Rockets generate thrust through rapid chemical reactions. Modeling
and simulating these reactions requires specialized software, such as
Loci/CHEM, developed by Mississippi State University. Loci is a
rule-based framework that efficiently maps numerical algorithms
to parallel processing systems. CHEM is a Navier-Stokes solver
for non-equilibrium flows involving chemical reactions. Loci/CHEM
can simulate the complex 3D flows of turbulent, chemically reacting
mixtures found in rocket engines.
SSC engineers utilized Loci/CHEM to develop a practical, high fidelity,
computational fluid dynamics (CFD) methodology to predict the occurrence
of detonation events during liquid rocket engine tests, and to understand
the propagation of blast waves through test facilities.

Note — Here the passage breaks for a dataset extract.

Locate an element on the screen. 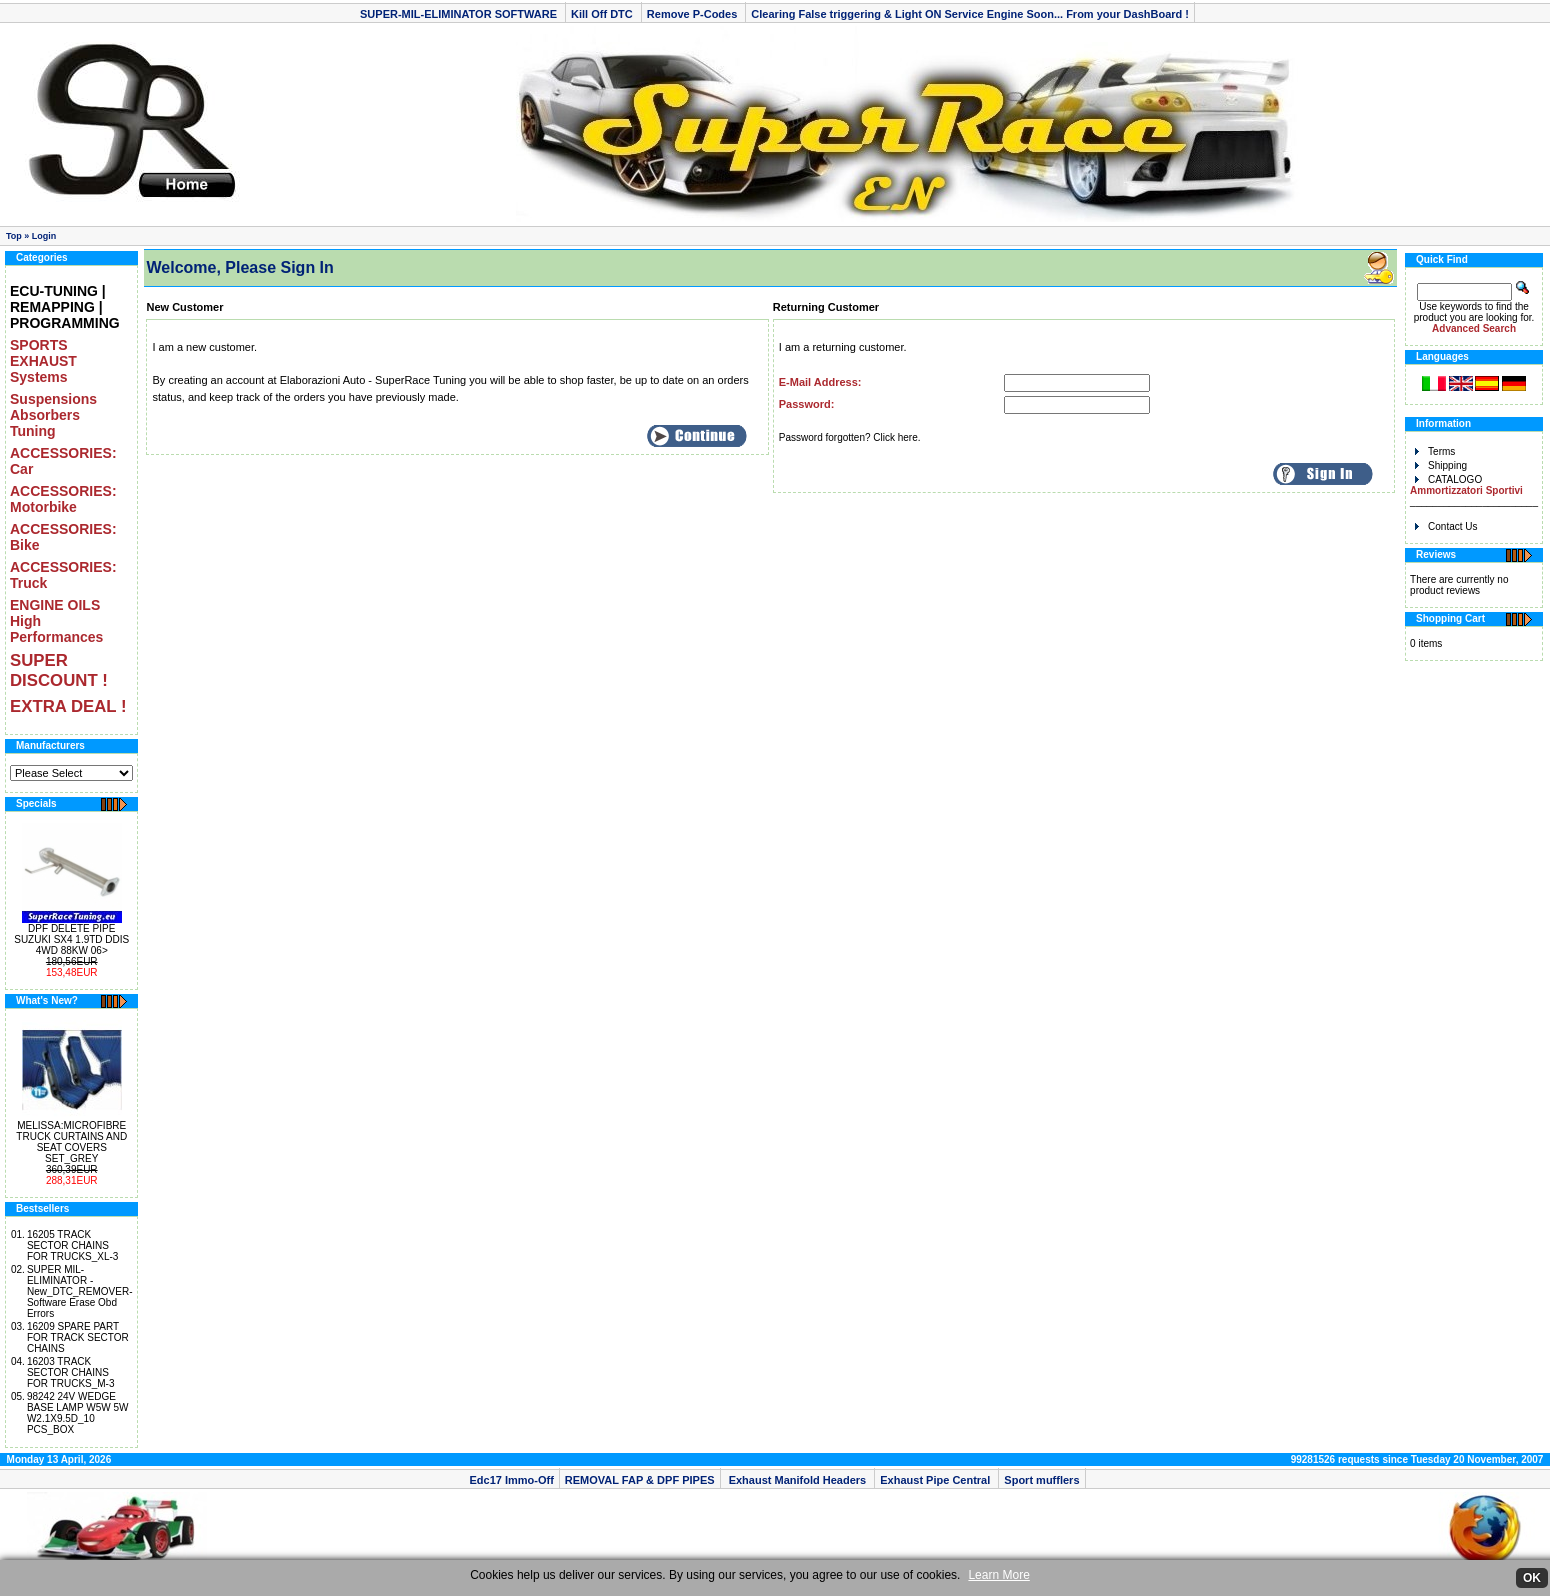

Verification and
validation studies were completed for hydrogen-fueled detonation phenomena,
such as shock-induced combustion, confined detonation waves, vapor cloud
explosions, and deflagration-to-detonation transition (DDT) processes.
The DDT validation cases included predicting flame acceleration mechanisms
associated with turbulent flame-jets and flow-obstacles. Excellent comparisons
between test data and model predictions were observed. This new capability
has been successfully applied to model a detonation that occurred during liquid
oxygen/gaseous hydrogen rocket diffuser testing at Stennis Space Center.